We will next call attention to the manufacture of commercial vehicles, cabs, etc.

The industry of manufacturing commercial vehicles in America to-day absolutely does not exist to the extent that it may be dignified as an industry, yet it is in process of evolution, though its development will be slow.

There are many reasons for this. The most important are that the commercial vehicles so far manufactured and sold to users have had so large an annual depreciation and cost of operation that people who bought them lost money and are timid about further investments in commercial vehicles.
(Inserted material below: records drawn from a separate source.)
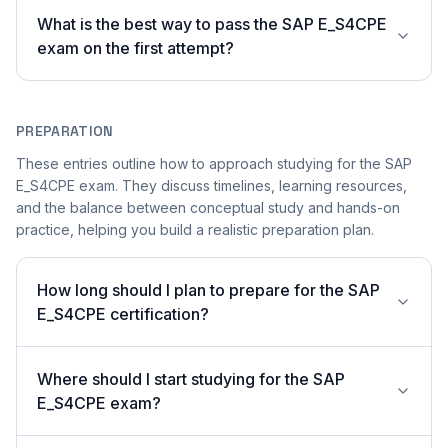
What is the best way to pass the SAP E_S4CPE
exam on the first attempt?
PREPARATION
These entries outline how to approach studying for the SAP
E_S4CPE exam. They discuss timelines, learning resources,
and the balance between conceptual study and hands-on
practice, helping you build a realistic preparation plan.
How long should I plan to prepare for the SAP
E_S4CPE certification?
Where should I start studying for the SAP
E_S4CPE exam?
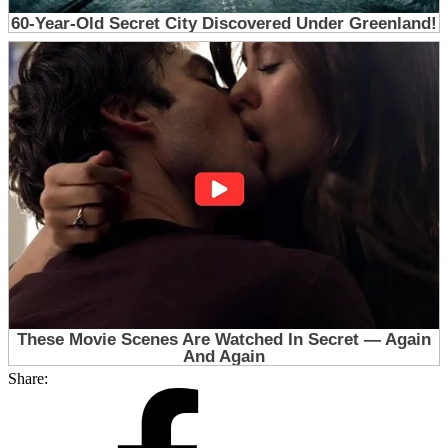
Share:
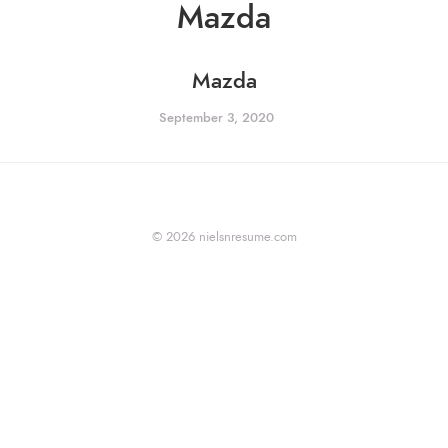
Mazda
Mazda
September 3, 2020
© 2026 nielsnresume.com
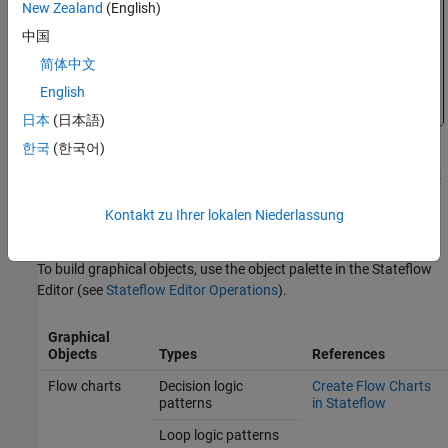
New Zealand
(English)
中国
简体中文
English
日本
(日本語)
한국
(한국어)
For more information on this example, see
How Stateflow Objects
Interact During Execution
.
Kontakt zu Ihrer lokalen Niederlassung
Graphical Objects
To build graphical objects, use the object palette in the Stateflow
Editor (see
Stateflow Editor Operations
).
Graphical
Objects
Types
References
Flow charts
Decision logic
Create Flow Charts
patterns
in Stateflow
Loop logic patterns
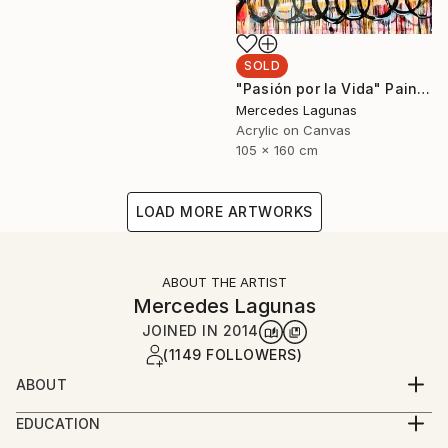
SOLD
"Pasión por la Vida" Painting
Mercedes Lagunas
Acrylic on Canvas
105 x 160 cm
LOAD MORE ARTWORKS
ABOUT THE ARTIST
Mercedes Lagunas
JOINED IN
2014
(1149 FOLLOWERS)
ABOUT
Mercedes Lagunas is a contemporary artist. She
EDUCATION
works from her studio in Madrid, Spain.
Graduate in History of Art, Complutense University,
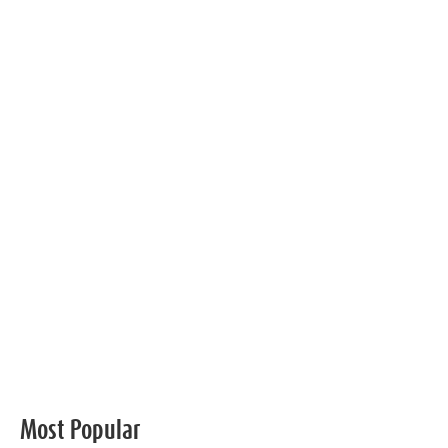
Most Popular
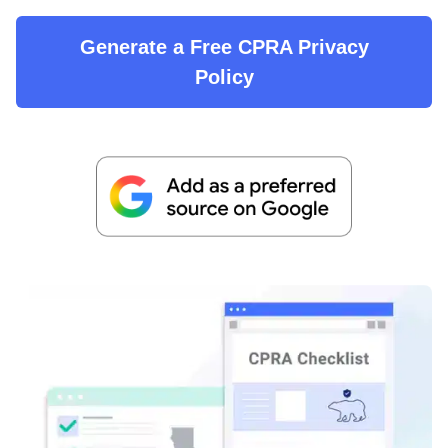
Generate a Free CPRA Privacy
Policy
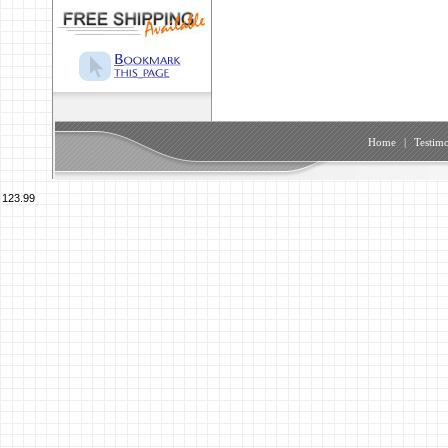
Home
|
Testimo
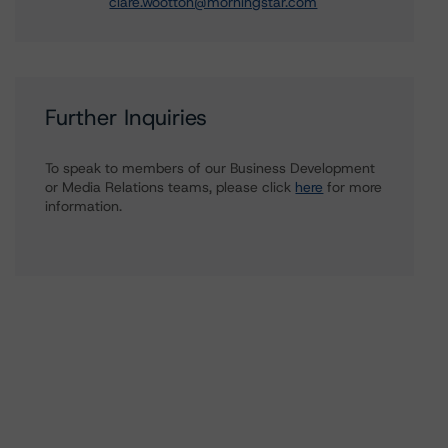
clare.wootton@morningstar.com
Further Inquiries
To speak to members of our Business Development
or Media Relations teams, please click
here
for more
information.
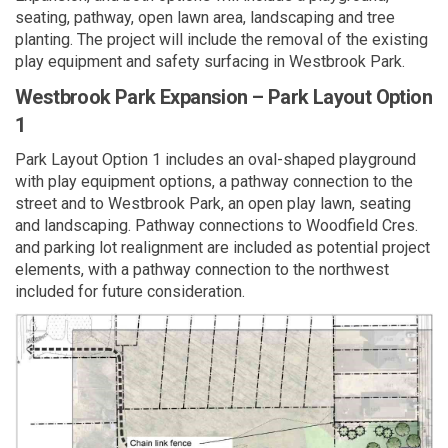
seating, pathway, open lawn area, landscaping and tree
planting. The project will include the removal of the existing
play equipment and safety surfacing in Westbrook Park.
Westbrook Park Expansion – Park Layout Option
1
Park Layout Option 1 includes an oval-shaped playground
with play equipment options, a pathway connection to the
street and to Westbrook Park, an open play lawn, seating
and landscaping. Pathway connections to Woodfield Cres.
and parking lot realignment are included as potential project
elements, with a pathway connection to the northwest
included for future consideration.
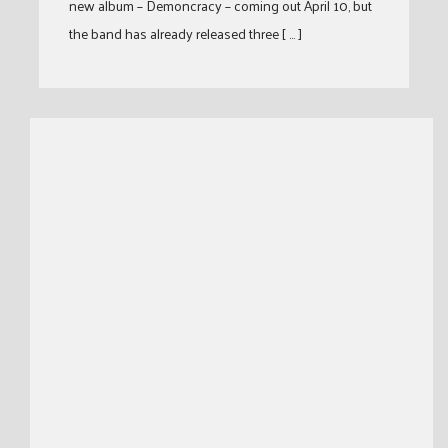
new album – Demoncracy – coming out April 10, but
the band has already released three [ … ]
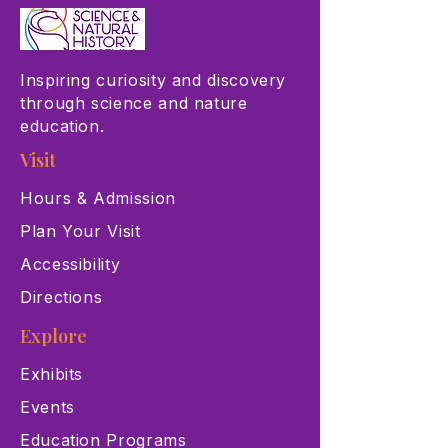
Inspiring curiosity and discovery
through science and nature
education.
Visit
Hours & Admission
Plan Your Visit
Accessibility
Directions
Explore
Exhibits
Events
Education Programs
In the next place, it is natural that commercial vehicles should follow in the wake of the so-called pleasure motor vehicle, because all of the engineering of pleasure vehicles practically applies to commercial vehicles, though the shop equipment of a pleasure vehicle factory is not of the nature to produce the parts of commercial vehicles, many of which are heavier and larger than can be worked on pleasure vehicle machine tools. The pleasure vehicle manufacturer has also been obliged to devote every scrap of his energy, talent, and money in the most strenuous effort to get his pleasure vehicle business onto a paying basis, and in only a few cases has this been accomplished. In the very large percentage of cases they are yet striving toward this end. When this has been accomplished, the natural direction will be toward the production of commercial vehicles, which must go through to a great extent a similar process of evolution at a great expense to the manufacturer before they arrive at the crystallized final marketable product.

It would be unfortunate in the extreme to deprive the commercial vehicle of the protection which will insure its evolution and development in America and open our American markets to the foreign commercial vehicles which are now coming forward in the European markets.

We urgently insist that the same protection be accorded to commercial vehicles as now exists on pleasure vehicles, namely, 45 per

cent duty, and possibly your committee may recommend a higher duty in view of all the facts.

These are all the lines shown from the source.